By Simon Miller
The Troika has praised Ireland’s austerity programme for remaining strong despite a challenging environment.
After its latest review of Ireland, the International Monetary Fund (IMF), the European Commission and the European Central Bank said the country continued to advance reforms to restore the health of the Irish financial sector.
However, ongoing household balance sheet repair and a still weak labour market continued to hinder growth in domestic demand with growth prospects for the remainder of 2012 and into 2013 remaining modest with weak trading partner growth dampening export demand despite further competitiveness gains.
Ireland recently re-entered the debt markets with a modest but successful sale of €500m (£394.6m) in 3-month Treasury bills at a yield of 1.80 last week in a sign of growing confidence in the country’s prospects.
In a statement, the Troika added: “The recent notable decline in bond yields underlines the increasing confidence in Ireland’s strong capacity to implement adjustment policies and also reflects the recent euro area summit statement. These developments also supported the recent successful return to the Treasury Bill market at reasonable cost.”
Fiscal targets for the first half of 2012 were met, further extending Ireland’s record of consistently achieving program targets, and the budget deficit is on track to be within the 8.6% of GDP target for 2012.

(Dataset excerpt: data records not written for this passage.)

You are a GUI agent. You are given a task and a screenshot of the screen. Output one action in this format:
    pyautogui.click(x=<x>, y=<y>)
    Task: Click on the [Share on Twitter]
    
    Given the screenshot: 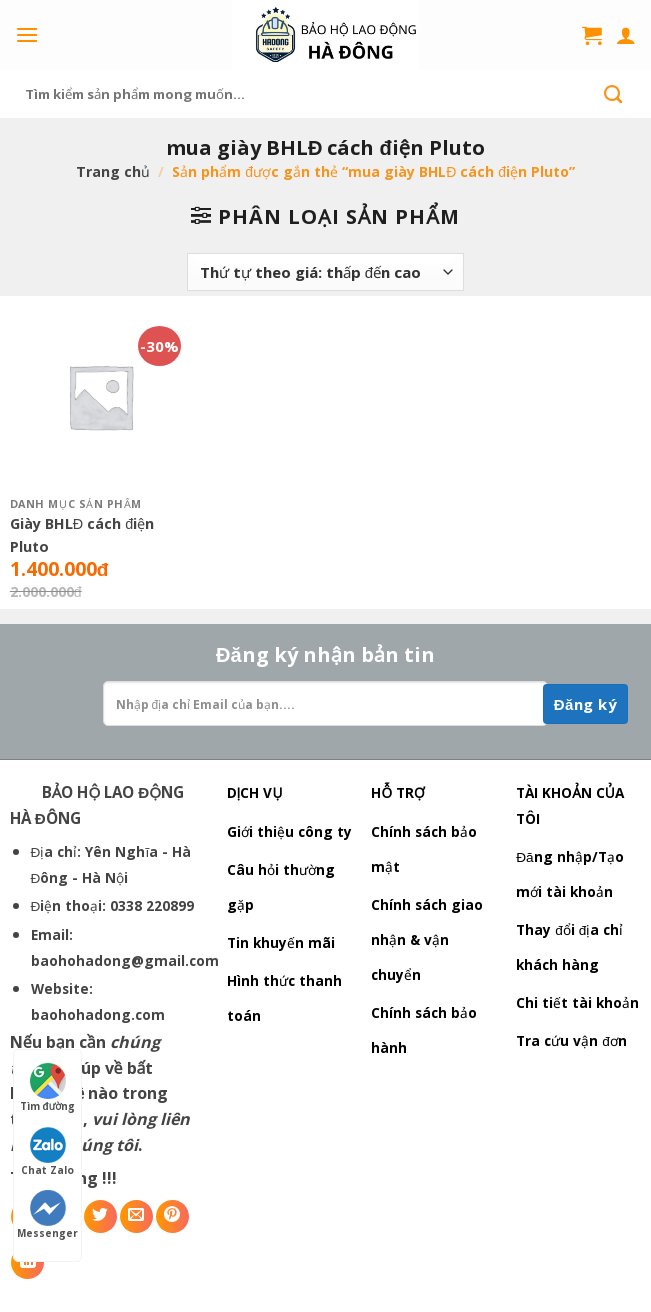 What is the action you would take?
    pyautogui.click(x=100, y=1216)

“Despite the weakening external environment and higher unemployment, strong collection efforts have brought in revenues ahead of profile. However, Ireland's budget deficit remains the largest in the euro area, and it is essential that the authorities maintain prudent control of expenditure, including in health care. The result of the end-May referendum enables ratification of the Treaty on Stability, Coordination and Governance, and forthcoming legislation to implement the Treaty will strengthen Ireland’s fiscal framework,” the Troika added.

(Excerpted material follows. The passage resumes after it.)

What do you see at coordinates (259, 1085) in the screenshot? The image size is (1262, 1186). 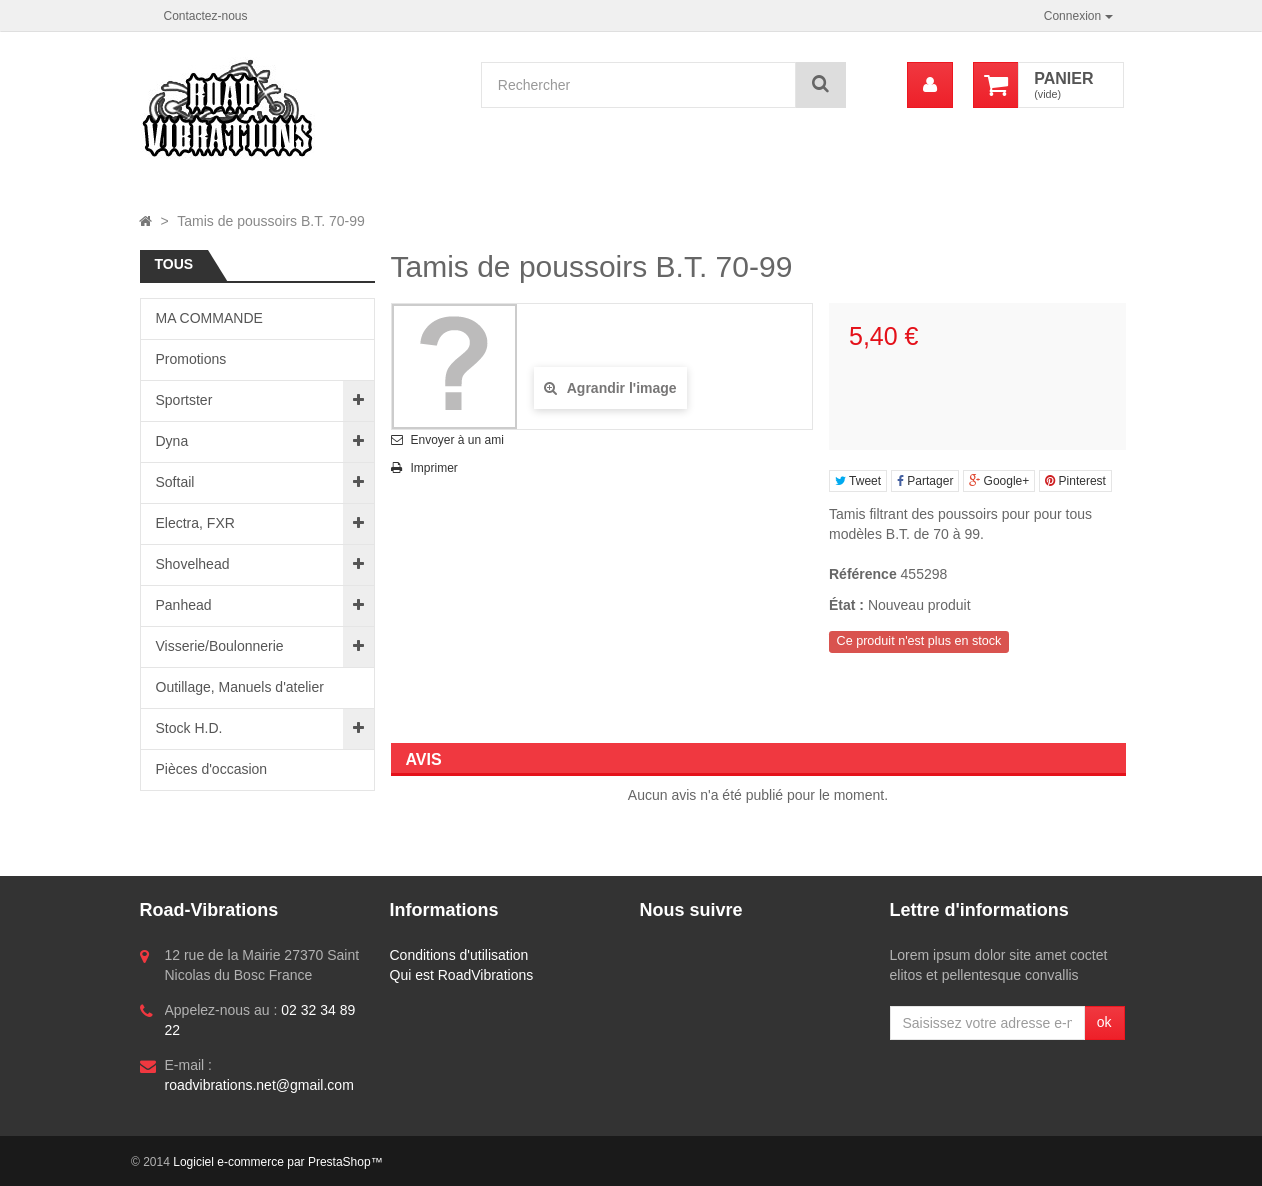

''We are pleased to confirm that halfway through the programme we continue to meet all our targets. All measures have been implemented and the programme remains on track. This successful outcome illustrates, once more, the ability and the commitment of the Irish State to implement a challenging programme effectively,'' finance minister Michael Noonan and public expenditure and reform minister Brendan Howlin said in a joint statement today.
The conclusion of this review will make IMF funds of €0.9bn and European Financial Stability Mechanism/European Financial Stability Fund's of €1bn available to Ireland, while other EU member states are expected to give a further €0.7bn through bilateral loans. The next review mission is due in October.